Exercise goal> Reproduce the records below exactly; no pictures.

____

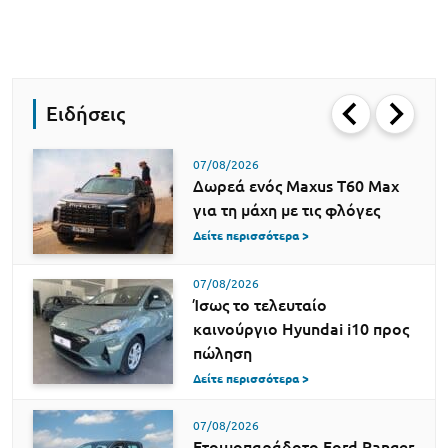
Ειδήσεις
07/08/2026
Δωρεά ενός Maxus T60 Max
για τη μάχη με τις φλόγες
Δείτε περισσότερα >
07/08/2026
Ίσως το τελευταίο
καινούργιο Hyundai i10 προς
πώληση
Δείτε περισσότερα >
07/08/2026
Ετοιμοπαράδοτο Ford Ranger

____

Solved exercise>
Ειδήσεις
07/08/2026
Δωρεά ενός Maxus T60 Max
για τη μάχη με τις φλόγες
Δείτε περισσότερα >
07/08/2026
Ίσως το τελευταίο
καινούργιο Hyundai i10 προς
πώληση
Δείτε περισσότερα >
07/08/2026
Ετοιμοπαράδοτο Ford Ranger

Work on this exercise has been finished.